The government has allowed only dal millers to import the annual permissible quota of pulses, a restricted commodity, for the second consecutive year. The industry expects the number of applications for procuring import licences to increase five-eight times this year as those who imported the commodity last year booked good profits.
The Union commerce ministry issued a notice regarding restricting pulses imports to processors on Tuesday, allowing import of 200,000 tonnes of tur and 150,000 tonnes each of moong, urad and yellow peas.
“We expect that the number of applications to get import licence for pulses could rise to 1,500-2,000 from about 300 applications last year,” said Bimal Kothari, vice president, Indian Pulses and Grains Association.
International prices of pulses had hit rock bottom as India had put restrictions on import of pulses. This helped dal millers earn good profits on the processing of imported pulses in 2018-19, even though domestic prices were subdued.

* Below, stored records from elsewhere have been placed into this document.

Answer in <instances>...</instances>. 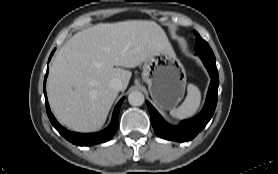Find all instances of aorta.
Wrapping results in <instances>:
<instances>
[{
	"instance_id": "aorta-1",
	"label": "aorta",
	"mask_w": 278,
	"mask_h": 174,
	"mask_svg": "<svg viewBox=\"0 0 278 174\" xmlns=\"http://www.w3.org/2000/svg\"><path fill=\"white\" fill-rule=\"evenodd\" d=\"M144 95L140 91H132L128 95V102L132 106H141L144 103Z\"/></svg>"
}]
</instances>
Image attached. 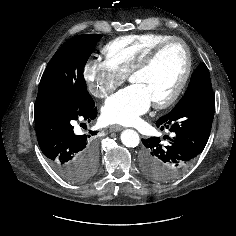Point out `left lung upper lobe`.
I'll use <instances>...</instances> for the list:
<instances>
[{"mask_svg": "<svg viewBox=\"0 0 236 236\" xmlns=\"http://www.w3.org/2000/svg\"><path fill=\"white\" fill-rule=\"evenodd\" d=\"M210 81L211 79L209 71L206 65L204 63H201L200 66L192 74L189 86L183 98L178 102V104L174 107V109L170 113L180 109L186 102H188L192 97H194L202 90L210 88L211 87Z\"/></svg>", "mask_w": 236, "mask_h": 236, "instance_id": "1", "label": "left lung upper lobe"}]
</instances>
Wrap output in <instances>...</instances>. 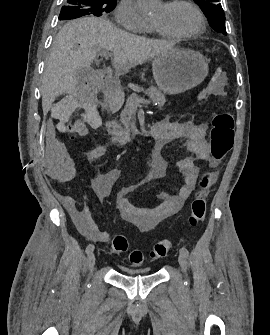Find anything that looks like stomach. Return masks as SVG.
Masks as SVG:
<instances>
[{
	"mask_svg": "<svg viewBox=\"0 0 270 335\" xmlns=\"http://www.w3.org/2000/svg\"><path fill=\"white\" fill-rule=\"evenodd\" d=\"M152 72L164 94H182L205 80L209 66L200 52L191 48H174L153 58Z\"/></svg>",
	"mask_w": 270,
	"mask_h": 335,
	"instance_id": "1",
	"label": "stomach"
}]
</instances>
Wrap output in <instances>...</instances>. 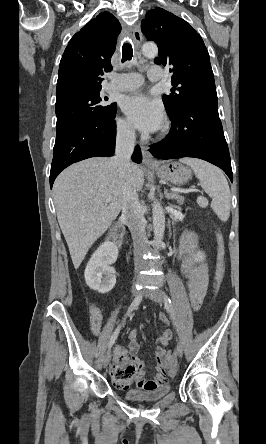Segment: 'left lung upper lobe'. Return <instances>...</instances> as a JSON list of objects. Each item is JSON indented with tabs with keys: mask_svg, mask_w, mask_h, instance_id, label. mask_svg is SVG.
<instances>
[{
	"mask_svg": "<svg viewBox=\"0 0 266 444\" xmlns=\"http://www.w3.org/2000/svg\"><path fill=\"white\" fill-rule=\"evenodd\" d=\"M141 28L147 40L158 45L155 63L171 65V93L163 95L168 115L199 101H217L209 53L201 36L183 19L162 9L146 13Z\"/></svg>",
	"mask_w": 266,
	"mask_h": 444,
	"instance_id": "5c2ea615",
	"label": "left lung upper lobe"
}]
</instances>
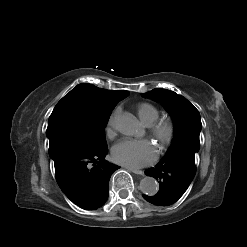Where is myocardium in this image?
I'll return each instance as SVG.
<instances>
[{
    "label": "myocardium",
    "mask_w": 247,
    "mask_h": 247,
    "mask_svg": "<svg viewBox=\"0 0 247 247\" xmlns=\"http://www.w3.org/2000/svg\"><path fill=\"white\" fill-rule=\"evenodd\" d=\"M150 133L162 147L171 144L175 135V125L170 119L156 120L148 125Z\"/></svg>",
    "instance_id": "f54148a6"
}]
</instances>
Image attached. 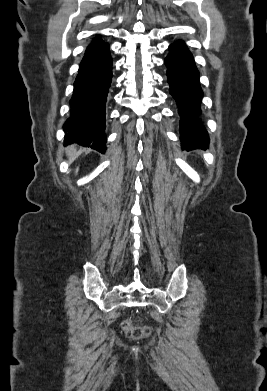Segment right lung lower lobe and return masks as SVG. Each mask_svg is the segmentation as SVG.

The All India Dal Millers Association (AIDMA) had demanded that only millers be allowed to import the restricted quantities of pulses. “Multinational companies used to import and hoard pulses, which led to a speculative price rise. With dal millers importing their raw material directly, prices of pulses remained stable in the previous year,” said Suresh Agarwal, president, AIDMA.
In 2018-19, even though the government had allowed import of 800,000 tonnes of pulses, the industry estimates that about two million tonnes of pulses were imported in the country as traders got a court stay on the order of the Director General of Foreign Trade allowing only millers to import pulses.
From January 2019, the commerce ministry has issued notifications in the matter which cannot be challenged in the court since the ministry has the authority to take the decision.
“The decision of the government to restrict pulses imports to dal millers has helped even smaller millers participate in imports, which were restricted to only MNCs and big traders,” said Agarwal.